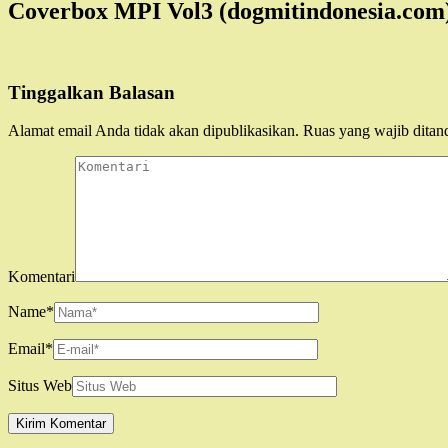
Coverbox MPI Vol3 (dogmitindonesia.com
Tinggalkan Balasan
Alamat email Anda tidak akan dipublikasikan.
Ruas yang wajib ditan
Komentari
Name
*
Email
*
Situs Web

____________

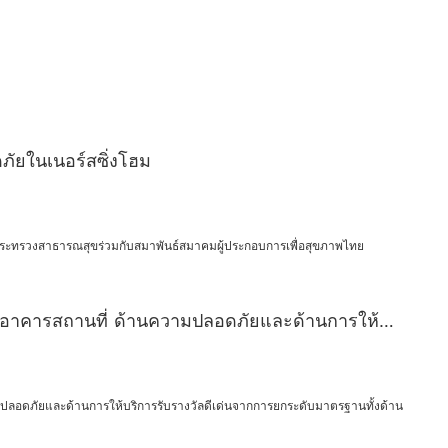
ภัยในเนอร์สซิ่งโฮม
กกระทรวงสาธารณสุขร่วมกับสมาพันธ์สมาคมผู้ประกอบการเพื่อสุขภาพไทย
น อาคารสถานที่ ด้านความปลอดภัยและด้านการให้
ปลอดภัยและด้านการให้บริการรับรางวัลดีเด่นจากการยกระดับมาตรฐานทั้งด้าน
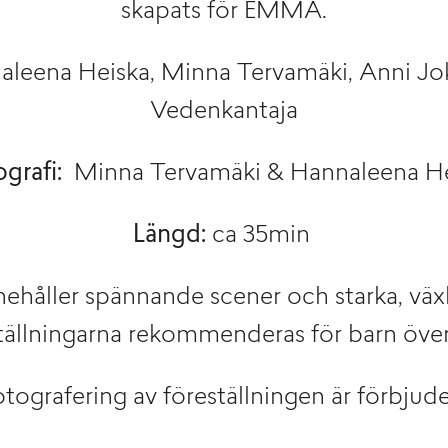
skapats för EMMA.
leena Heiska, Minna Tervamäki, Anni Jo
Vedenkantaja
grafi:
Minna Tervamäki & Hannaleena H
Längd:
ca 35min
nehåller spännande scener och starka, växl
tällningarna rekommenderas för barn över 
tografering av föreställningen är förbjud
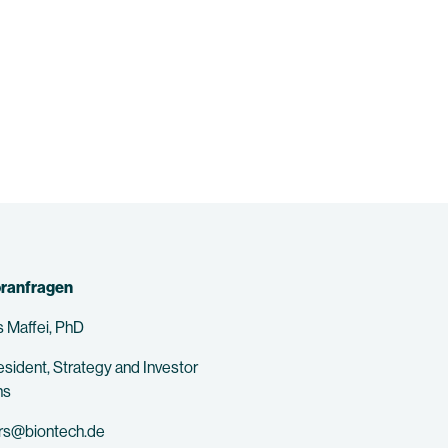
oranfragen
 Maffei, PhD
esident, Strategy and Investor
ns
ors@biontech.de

____________

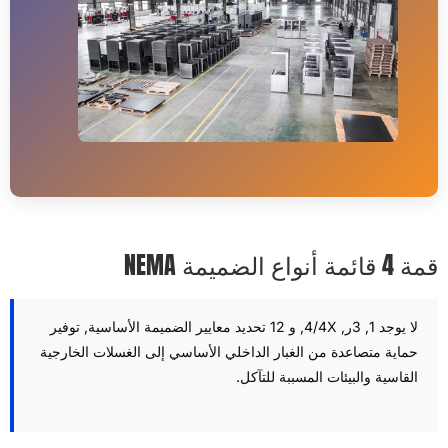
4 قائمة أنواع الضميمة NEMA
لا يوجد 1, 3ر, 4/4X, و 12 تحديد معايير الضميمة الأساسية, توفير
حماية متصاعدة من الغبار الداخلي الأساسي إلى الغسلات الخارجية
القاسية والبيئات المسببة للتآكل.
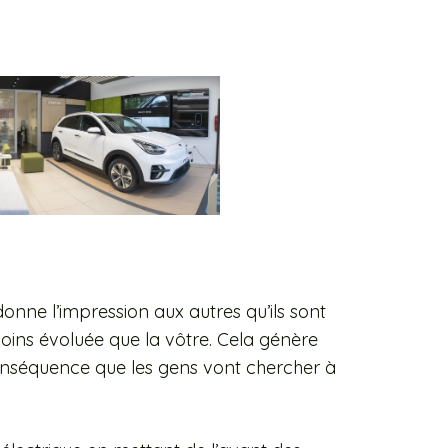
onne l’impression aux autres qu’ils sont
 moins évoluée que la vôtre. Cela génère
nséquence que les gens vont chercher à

____________

## WHAT IS BEING ASKED
In the records above, find each line holding "Minna" and copy it.

## OUTPUT FOR THIS EXERCISE
leena Heiska, Minna Tervamäki, Anni Jo
Minna Tervamäki & Hannaleena H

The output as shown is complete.